All this theory goes quickly through my mind, and then I remember …
The mother and boy landed on Farmkonissi, Leros, one morning, shivering from the cold after swimming for an hour. A slave-runner had put his gun to their heads forcing them to fall into the freezing water so he could avoid arrest. Now, a stranger unable to communicate, she’s hoping for some job, and the boy, ten years old, will learn his ABCs. “I am thinking of staying in Greece – I don’t feel up to any more travelling”, is the translated gist of her soft-spoken words.
Laina was sexually abused in Somalia. She gathered her forces and made dreams before setting off into the unknown. Who knows what fate awaits her in the strange country? We adults know the dangers around her and should consider our responsibilities: “in the trade of humans the customer is responsible too”.
Samir’s eyes shine with the joy of freedom. A piece of bread is enough as long as he escapes the imprisonment and the massacre, the humiliations of a brutal regime on the arid mountains of Afghanistan.
They were luckier than Hassan, a lad of twenty who breathed his last in the cold waters of the Aegean.
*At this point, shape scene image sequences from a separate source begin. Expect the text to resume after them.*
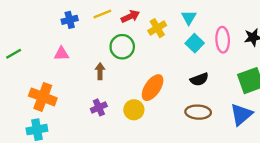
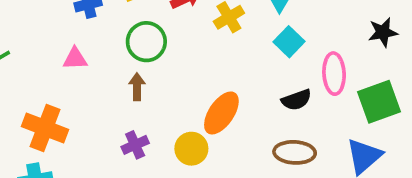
pink ellipse: (223, 40) -> (334, 74), moved
green circle: (122, 47) -> (146, 42), moved

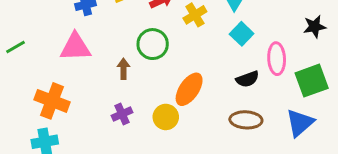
green circle: (146, 42) -> (153, 44), moved
pink triangle: (75, 59) -> (75, 47), size x1.6

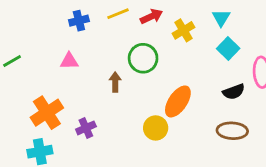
pink triangle: (75, 47) -> (69, 61), size x0.6
orange cross: (52, 101) -> (47, 113), turned 36
purple cross: (122, 114) -> (86, 128), moved

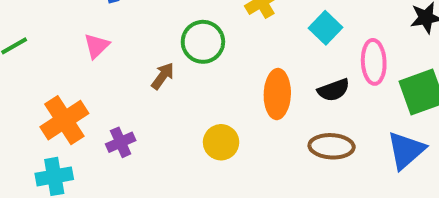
pink triangle: (69, 61) -> (96, 46), turned -42
brown arrow: (115, 82) -> (163, 76), turned 36
orange ellipse: (178, 101) -> (277, 94), moved, turned -32

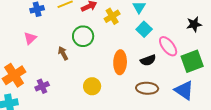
pink ellipse: (374, 62) -> (168, 46), turned -35
brown arrow: (163, 76) -> (63, 53), turned -64
blue triangle: (406, 150) -> (184, 90), turned -45

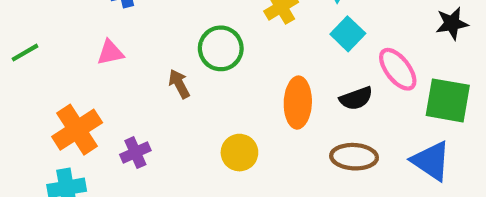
pink triangle: (30, 38) -> (110, 53), turned 32
green square: (192, 61) -> (448, 100), turned 30

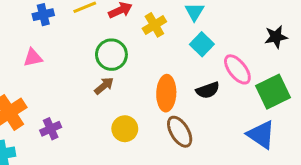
brown arrow: (179, 84) -> (104, 86), moved, turned 78
green square: (448, 100) -> (273, 92), turned -36
brown ellipse: (354, 157) -> (180, 132), moved, turned 56

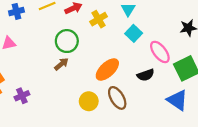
black semicircle: (208, 90) -> (146, 75), moved
orange ellipse: (166, 93) -> (107, 69), turned 45
yellow circle: (125, 129) -> (89, 101), moved

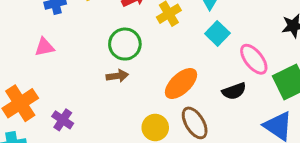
brown arrow: (61, 64) -> (117, 76), turned 32
purple cross: (22, 96) -> (63, 120), turned -32

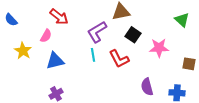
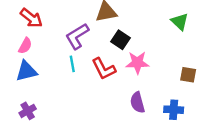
pink semicircle: (46, 36) -> (25, 46), moved
pink star: (159, 48) -> (137, 63), moved

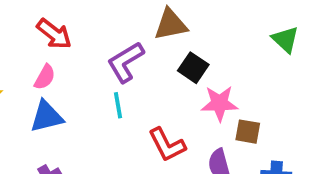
red L-shape: (104, 69) -> (167, 145), moved
brown square: (188, 75) -> (248, 132), moved

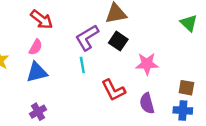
black square: (193, 68) -> (118, 41), moved
brown square: (248, 132) -> (186, 88), moved

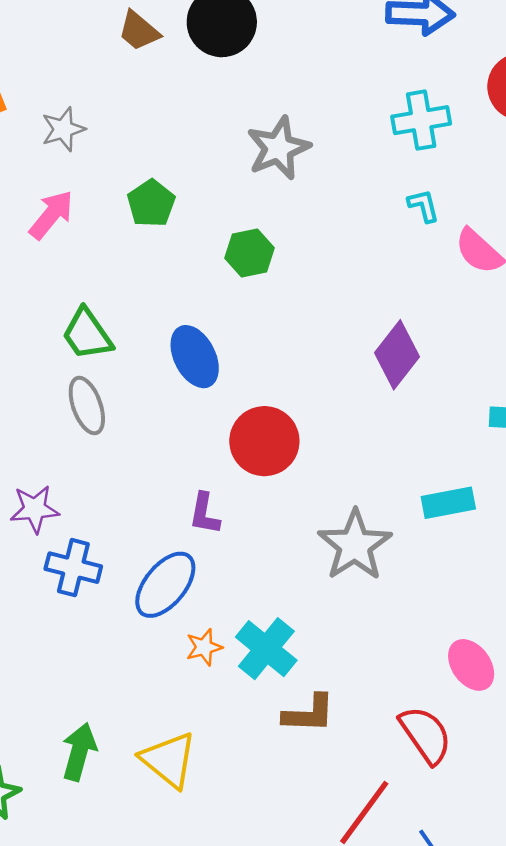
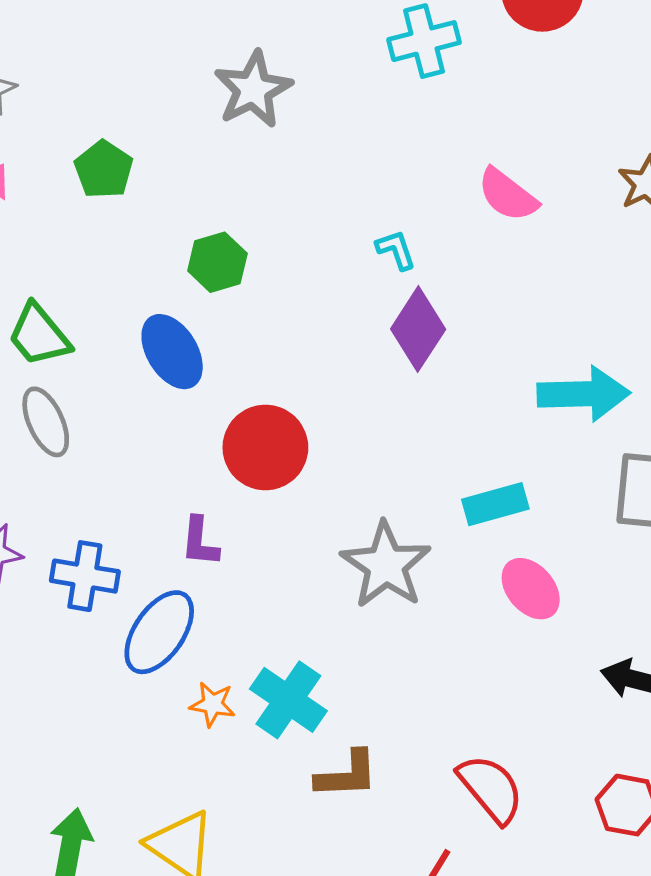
cyan L-shape: (423, 206) -> (396, 250), moved
green hexagon: (249, 253) -> (217, 262), moved
blue cross: (73, 568) -> (85, 576), moved
orange star: (204, 647) -> (213, 704), turned 30
pink ellipse: (471, 665) -> (531, 589), moved

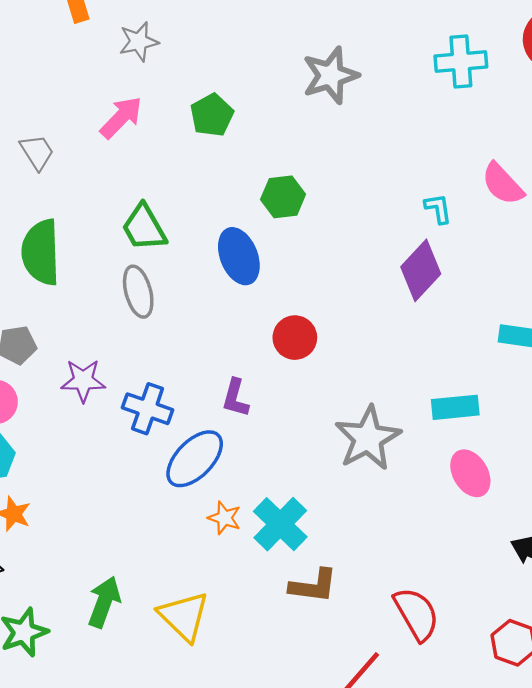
cyan L-shape: (396, 250) -> (438, 209), moved
red circle: (265, 447) -> (295, 338), size x0.7

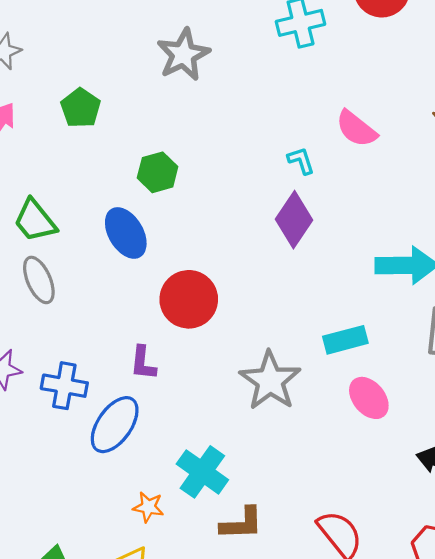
red circle: (295, 338) -> (189, 299), size x1.4
orange star: (224, 518) -> (148, 507), moved

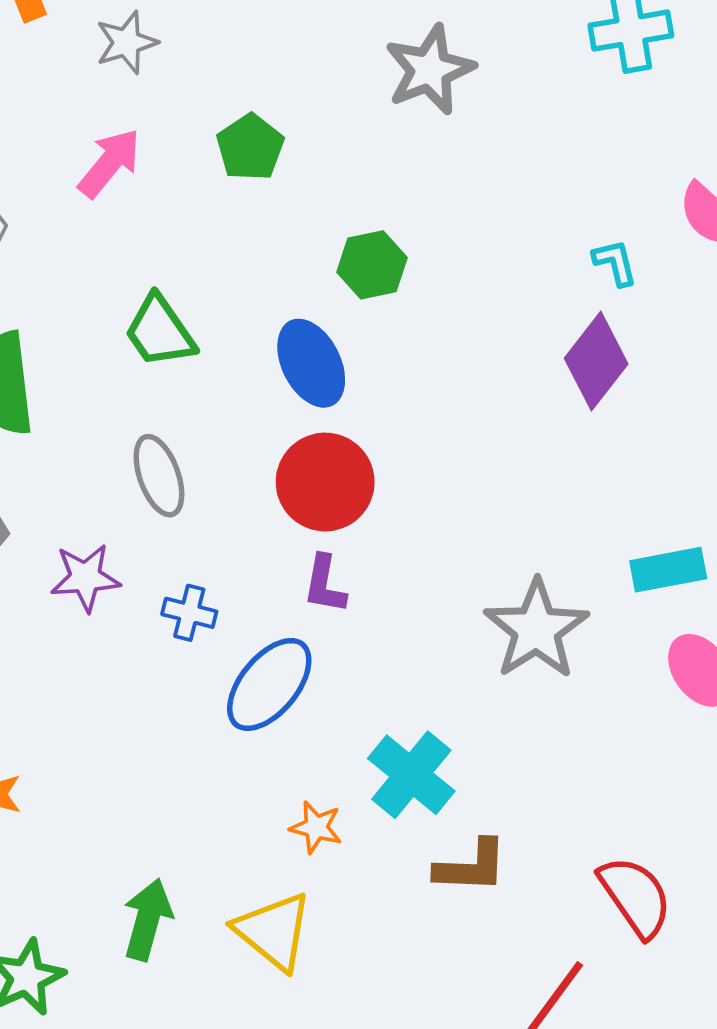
gray ellipse: (39, 280) -> (159, 476), moved
red circle: (189, 299) -> (325, 482), moved
blue cross: (64, 386) -> (189, 613), size x0.7

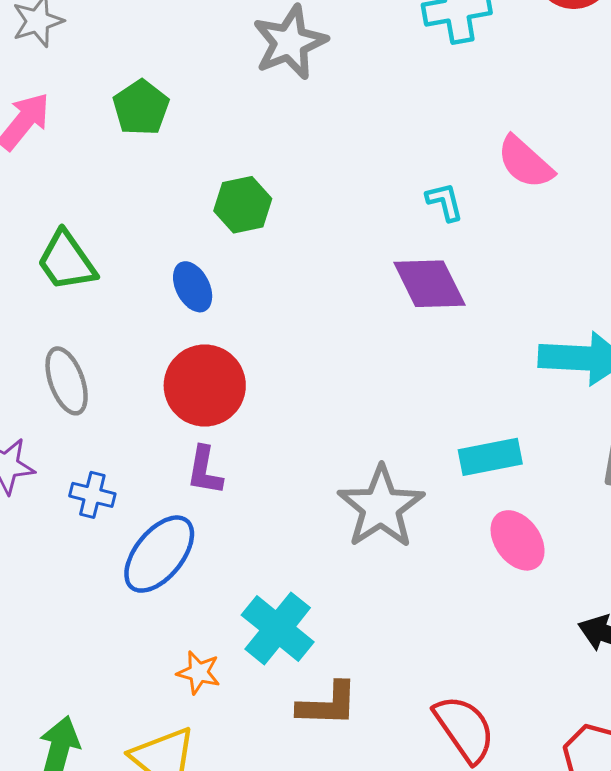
purple diamond: (596, 361) -> (429, 284), turned -64
blue ellipse: (311, 363) -> (193, 287), size x0.7

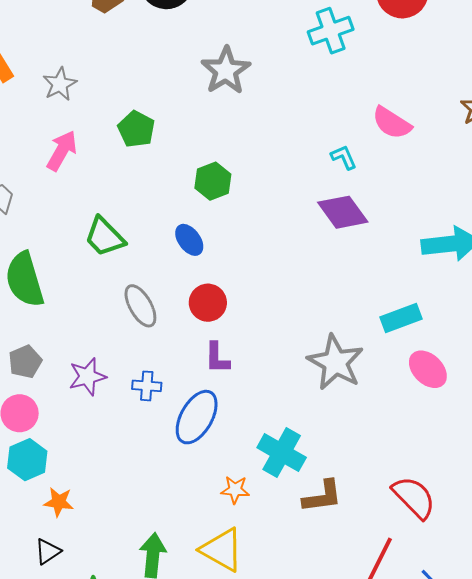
gray ellipse: (67, 381) -> (140, 306), moved
red circle: (205, 386) -> (208, 303), size x0.7

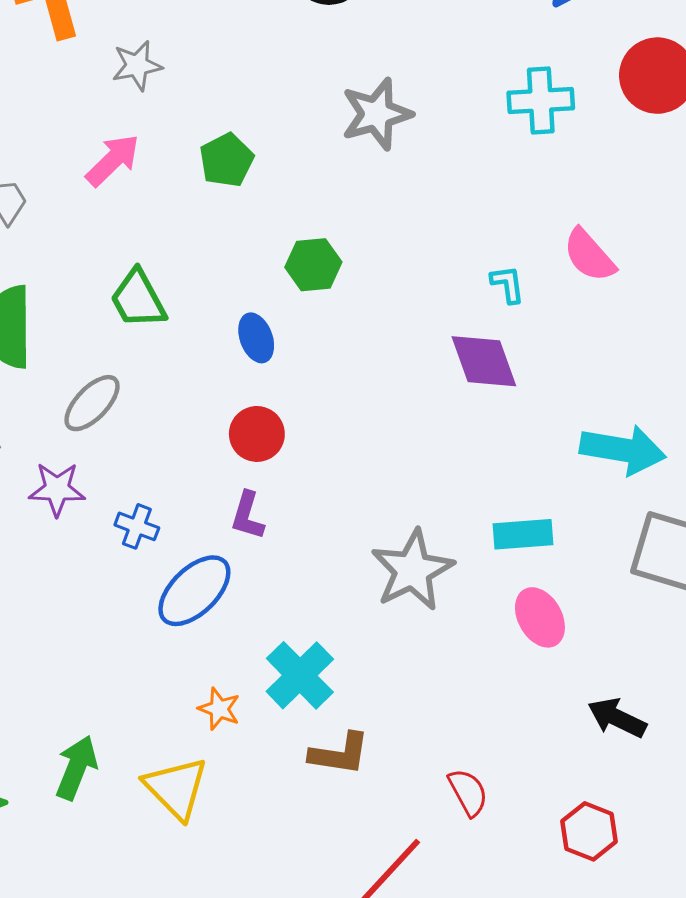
gray ellipse: (140, 306) -> (92, 403), moved, turned 57
red semicircle: (414, 497) -> (468, 792), size x0.7

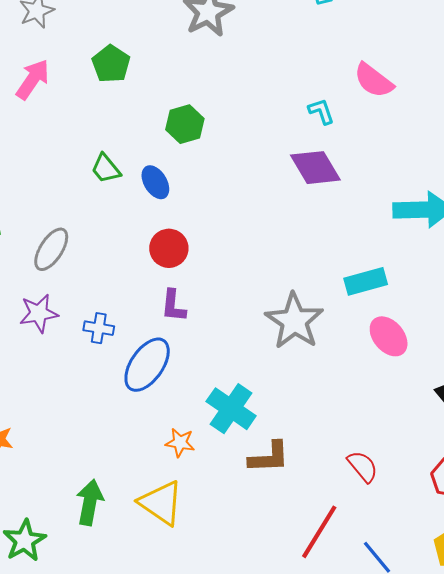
green trapezoid: (138, 299) -> (106, 169), moved, size x0.7

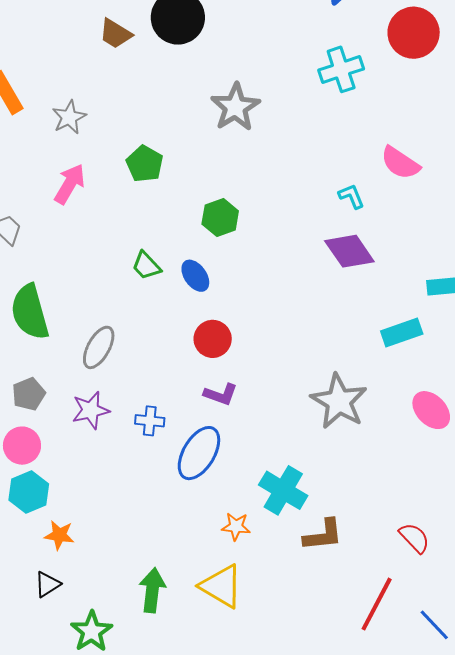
cyan rectangle: (366, 281) -> (402, 333), moved
purple L-shape: (173, 306) -> (221, 394), turned -72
Semil, a fellow-traveller, gave this translated description of what happened: “It was still dark when we fell into the water, a black, moonless night; we swam barefoot and only one or two had life-jackets; some drifted to the right, others to the left … after about an hour the lucky ones reached the shore. Hassan wasn’t among them …”
Life is not just about material possessions. … If it is to be ‘civilized’, it needs awareness and action. Spend two hours of your life to see for yourself the kind of civilization we are building!